Human milk banks, Islamic law and recent controversy in Pakistan

Ata-ul-Haye Nasir, Al Hakam

With the passage of time, the idea of human milk banks is spreading all around the world. These banks collect, screen, process, pasteurise, and dispense prescription human milk donated by nursing mothers who are not biologically related to the recipient infant.

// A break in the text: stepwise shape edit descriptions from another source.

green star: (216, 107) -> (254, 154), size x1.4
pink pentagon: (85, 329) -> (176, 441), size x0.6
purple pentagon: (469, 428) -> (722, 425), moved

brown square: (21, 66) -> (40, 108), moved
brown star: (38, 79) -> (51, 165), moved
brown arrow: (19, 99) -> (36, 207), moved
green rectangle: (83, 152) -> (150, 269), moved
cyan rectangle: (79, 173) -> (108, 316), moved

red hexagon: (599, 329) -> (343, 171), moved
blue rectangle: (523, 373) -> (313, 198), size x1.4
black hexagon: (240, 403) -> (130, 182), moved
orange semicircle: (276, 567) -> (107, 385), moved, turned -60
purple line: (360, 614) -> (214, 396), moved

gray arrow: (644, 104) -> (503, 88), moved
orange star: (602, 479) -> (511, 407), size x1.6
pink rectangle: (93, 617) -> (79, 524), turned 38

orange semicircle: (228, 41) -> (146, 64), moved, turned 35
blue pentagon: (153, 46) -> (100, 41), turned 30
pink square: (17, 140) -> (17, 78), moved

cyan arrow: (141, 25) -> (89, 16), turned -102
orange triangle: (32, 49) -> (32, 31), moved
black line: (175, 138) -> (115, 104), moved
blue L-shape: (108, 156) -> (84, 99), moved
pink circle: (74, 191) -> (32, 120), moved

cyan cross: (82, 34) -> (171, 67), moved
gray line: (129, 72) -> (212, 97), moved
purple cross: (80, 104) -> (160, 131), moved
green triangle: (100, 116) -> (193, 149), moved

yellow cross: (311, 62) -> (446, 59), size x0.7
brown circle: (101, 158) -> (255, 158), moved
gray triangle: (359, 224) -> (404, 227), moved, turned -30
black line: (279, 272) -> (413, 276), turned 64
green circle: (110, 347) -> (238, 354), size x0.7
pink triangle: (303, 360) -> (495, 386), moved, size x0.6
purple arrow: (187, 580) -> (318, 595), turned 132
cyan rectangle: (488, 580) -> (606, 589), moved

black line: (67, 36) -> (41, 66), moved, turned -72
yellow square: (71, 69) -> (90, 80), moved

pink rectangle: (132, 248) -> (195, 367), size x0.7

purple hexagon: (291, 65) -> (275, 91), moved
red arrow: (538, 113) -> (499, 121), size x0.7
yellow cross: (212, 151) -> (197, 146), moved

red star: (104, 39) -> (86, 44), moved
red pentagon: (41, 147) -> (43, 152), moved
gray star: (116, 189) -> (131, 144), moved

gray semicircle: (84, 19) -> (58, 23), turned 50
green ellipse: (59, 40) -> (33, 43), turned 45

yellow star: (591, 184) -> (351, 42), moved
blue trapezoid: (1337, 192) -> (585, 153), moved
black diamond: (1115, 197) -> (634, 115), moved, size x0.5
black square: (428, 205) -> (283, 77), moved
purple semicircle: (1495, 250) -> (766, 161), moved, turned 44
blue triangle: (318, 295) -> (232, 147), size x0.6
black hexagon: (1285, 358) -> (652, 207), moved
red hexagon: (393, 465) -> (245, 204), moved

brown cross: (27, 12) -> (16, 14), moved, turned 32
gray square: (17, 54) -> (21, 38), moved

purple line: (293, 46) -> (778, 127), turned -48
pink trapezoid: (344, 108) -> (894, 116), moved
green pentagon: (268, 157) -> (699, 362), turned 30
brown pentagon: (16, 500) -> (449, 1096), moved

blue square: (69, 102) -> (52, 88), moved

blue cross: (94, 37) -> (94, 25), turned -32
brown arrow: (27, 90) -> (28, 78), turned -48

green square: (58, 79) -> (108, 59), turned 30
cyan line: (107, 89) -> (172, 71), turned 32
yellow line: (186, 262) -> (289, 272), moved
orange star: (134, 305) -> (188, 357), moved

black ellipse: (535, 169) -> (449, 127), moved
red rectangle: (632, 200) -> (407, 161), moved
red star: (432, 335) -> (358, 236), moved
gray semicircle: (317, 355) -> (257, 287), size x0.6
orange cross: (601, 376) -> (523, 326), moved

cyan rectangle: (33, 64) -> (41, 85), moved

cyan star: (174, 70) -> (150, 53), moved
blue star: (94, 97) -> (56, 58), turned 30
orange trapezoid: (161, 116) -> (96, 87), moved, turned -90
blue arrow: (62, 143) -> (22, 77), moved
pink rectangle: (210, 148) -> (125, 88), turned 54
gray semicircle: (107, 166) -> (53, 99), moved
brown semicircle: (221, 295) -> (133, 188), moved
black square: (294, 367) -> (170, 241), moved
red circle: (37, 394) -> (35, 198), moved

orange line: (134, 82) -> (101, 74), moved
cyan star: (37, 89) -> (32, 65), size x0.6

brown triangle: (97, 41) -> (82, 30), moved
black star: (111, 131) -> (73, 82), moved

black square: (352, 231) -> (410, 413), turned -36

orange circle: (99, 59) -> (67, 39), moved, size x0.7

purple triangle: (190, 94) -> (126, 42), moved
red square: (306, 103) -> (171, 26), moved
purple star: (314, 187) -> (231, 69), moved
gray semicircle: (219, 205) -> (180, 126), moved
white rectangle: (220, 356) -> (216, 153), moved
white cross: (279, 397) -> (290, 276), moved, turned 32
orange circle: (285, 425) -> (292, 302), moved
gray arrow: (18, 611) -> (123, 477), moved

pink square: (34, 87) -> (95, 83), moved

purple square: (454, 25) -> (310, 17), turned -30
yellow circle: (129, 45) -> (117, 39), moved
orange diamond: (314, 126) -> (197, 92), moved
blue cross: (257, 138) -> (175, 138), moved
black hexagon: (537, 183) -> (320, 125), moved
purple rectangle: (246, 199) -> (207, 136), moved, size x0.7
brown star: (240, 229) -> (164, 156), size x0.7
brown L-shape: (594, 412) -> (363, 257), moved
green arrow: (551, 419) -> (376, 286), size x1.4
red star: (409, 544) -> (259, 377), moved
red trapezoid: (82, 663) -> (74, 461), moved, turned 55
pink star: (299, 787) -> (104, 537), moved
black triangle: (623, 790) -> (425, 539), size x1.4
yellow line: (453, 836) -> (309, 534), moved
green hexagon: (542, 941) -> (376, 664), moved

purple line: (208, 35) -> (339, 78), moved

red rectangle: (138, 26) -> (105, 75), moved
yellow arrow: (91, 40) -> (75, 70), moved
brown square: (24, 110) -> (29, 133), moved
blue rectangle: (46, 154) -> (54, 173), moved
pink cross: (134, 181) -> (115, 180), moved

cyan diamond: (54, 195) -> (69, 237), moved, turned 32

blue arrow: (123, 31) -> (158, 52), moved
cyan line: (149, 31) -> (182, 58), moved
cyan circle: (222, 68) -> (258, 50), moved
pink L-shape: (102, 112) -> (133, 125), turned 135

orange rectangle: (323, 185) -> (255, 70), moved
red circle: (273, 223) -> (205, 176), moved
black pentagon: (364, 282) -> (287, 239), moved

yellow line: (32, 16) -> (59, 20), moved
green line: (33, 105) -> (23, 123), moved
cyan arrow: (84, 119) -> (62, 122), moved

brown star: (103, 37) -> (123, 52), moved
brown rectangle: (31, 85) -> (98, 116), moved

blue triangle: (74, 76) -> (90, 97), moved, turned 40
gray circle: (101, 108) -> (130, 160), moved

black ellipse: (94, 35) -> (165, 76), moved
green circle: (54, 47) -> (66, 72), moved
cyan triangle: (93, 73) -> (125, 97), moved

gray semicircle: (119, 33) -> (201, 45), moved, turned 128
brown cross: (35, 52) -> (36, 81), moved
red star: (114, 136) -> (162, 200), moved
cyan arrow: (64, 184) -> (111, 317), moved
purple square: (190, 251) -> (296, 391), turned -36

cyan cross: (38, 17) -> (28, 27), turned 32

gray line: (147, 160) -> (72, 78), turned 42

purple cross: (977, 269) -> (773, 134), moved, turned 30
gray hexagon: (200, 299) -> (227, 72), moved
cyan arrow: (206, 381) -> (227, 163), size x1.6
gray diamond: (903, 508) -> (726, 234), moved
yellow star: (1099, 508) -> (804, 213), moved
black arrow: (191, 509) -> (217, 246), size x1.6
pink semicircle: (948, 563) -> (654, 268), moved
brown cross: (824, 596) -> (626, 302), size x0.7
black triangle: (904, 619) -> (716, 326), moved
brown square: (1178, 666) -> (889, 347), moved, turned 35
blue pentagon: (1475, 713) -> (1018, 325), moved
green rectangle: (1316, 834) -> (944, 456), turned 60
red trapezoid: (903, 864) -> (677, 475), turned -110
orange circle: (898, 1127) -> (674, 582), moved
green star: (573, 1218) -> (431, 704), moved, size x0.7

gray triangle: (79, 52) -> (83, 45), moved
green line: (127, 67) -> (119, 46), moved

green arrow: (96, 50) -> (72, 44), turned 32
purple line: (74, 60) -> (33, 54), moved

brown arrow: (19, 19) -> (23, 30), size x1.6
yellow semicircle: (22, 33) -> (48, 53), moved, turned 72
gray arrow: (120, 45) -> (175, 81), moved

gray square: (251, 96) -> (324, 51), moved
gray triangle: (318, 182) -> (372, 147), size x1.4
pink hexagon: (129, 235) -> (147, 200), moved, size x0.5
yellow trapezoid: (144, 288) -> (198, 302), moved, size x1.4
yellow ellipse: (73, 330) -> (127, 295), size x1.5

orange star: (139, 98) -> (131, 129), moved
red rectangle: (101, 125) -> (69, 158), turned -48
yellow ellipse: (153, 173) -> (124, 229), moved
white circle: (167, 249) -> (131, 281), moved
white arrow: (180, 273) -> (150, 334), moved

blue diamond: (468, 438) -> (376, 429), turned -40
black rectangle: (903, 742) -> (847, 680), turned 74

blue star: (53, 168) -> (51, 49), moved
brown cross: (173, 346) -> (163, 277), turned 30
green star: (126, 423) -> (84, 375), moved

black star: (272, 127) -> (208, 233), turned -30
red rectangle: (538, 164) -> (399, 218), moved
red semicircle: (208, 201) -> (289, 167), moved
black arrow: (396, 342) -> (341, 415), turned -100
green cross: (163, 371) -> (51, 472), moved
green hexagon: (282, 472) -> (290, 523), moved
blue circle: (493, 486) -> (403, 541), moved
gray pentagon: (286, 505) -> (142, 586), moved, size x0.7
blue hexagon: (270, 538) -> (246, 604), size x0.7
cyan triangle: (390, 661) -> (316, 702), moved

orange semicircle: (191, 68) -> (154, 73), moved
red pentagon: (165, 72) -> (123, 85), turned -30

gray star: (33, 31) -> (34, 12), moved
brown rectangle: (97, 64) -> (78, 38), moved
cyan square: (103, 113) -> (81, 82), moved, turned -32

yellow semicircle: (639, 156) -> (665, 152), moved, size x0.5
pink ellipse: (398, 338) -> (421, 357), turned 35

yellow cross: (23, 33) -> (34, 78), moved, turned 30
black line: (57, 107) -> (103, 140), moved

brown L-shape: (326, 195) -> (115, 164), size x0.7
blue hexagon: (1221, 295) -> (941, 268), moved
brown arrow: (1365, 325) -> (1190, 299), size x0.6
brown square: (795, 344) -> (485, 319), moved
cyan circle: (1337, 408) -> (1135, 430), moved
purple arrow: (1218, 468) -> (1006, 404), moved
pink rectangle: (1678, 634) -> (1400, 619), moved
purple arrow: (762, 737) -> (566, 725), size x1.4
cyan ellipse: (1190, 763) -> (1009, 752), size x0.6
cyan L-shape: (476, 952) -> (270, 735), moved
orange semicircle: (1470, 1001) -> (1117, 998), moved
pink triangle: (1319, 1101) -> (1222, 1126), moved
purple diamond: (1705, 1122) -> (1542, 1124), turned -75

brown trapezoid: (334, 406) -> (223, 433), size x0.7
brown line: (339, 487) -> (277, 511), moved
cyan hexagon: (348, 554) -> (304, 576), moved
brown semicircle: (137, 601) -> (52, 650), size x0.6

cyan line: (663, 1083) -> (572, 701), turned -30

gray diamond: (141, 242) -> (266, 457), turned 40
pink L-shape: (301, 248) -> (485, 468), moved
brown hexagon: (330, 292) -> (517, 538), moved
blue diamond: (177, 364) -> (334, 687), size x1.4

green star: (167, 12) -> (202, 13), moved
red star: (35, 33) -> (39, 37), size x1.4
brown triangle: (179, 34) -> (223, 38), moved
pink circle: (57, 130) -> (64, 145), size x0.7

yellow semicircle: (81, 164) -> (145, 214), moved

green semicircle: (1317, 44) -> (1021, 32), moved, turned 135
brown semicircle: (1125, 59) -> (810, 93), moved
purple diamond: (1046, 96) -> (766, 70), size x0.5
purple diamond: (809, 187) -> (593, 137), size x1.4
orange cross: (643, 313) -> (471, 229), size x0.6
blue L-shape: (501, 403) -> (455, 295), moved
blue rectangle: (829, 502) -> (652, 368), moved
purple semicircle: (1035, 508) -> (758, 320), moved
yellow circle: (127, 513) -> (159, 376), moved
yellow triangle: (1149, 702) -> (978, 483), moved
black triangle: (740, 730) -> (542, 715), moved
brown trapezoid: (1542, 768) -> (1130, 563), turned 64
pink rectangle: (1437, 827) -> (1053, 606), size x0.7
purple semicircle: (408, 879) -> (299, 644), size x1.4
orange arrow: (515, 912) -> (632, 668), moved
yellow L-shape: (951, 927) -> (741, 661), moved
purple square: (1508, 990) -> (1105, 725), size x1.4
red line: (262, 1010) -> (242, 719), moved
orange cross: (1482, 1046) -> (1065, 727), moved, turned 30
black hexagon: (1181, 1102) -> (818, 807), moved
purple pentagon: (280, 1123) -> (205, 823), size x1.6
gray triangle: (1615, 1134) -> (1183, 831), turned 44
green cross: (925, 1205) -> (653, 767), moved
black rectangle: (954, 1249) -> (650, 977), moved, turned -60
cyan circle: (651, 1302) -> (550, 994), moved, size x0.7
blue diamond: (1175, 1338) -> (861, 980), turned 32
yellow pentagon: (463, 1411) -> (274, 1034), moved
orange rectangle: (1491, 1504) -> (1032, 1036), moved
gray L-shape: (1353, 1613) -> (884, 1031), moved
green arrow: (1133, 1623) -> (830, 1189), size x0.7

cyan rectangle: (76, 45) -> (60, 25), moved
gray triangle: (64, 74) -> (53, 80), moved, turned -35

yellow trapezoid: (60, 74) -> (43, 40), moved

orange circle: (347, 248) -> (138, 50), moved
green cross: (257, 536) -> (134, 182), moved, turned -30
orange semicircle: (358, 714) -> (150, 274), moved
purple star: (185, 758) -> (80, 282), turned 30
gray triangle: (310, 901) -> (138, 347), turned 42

However, since milk bank donors are typically anonymous and the donations are often combined, the practice is rejected in most of the Muslim world. Iran is currently believed to be the only country in the Muslim world with a network of such milk banks. (“Pakistan’s Sindh province suspends human milk bank, refers initiative to Islamic Ideology Council”,

Global history of human milk banks

The first-ever human milk bank was established in Vienna, Austria, in 1909. The most critical demand for human donor breast milk is for the most vulnerable neonates who are either preterm or require gastrointestinal surgery as newborns. Donor breast milk is increasingly becoming available throughout the world including in the United States, Europe, South America and Australia. (“Human milk banking”,

The World Health Organization (WHO) recommends donor human milk for low- and very-low-birthweight infants, as well as small and sick newborns who cannot be fed their mother’s own milk. In 2020, it was estimated that there were 756 milk banks in 66 countries, with an increasing number of milk banks being established in low- and middle-income countries.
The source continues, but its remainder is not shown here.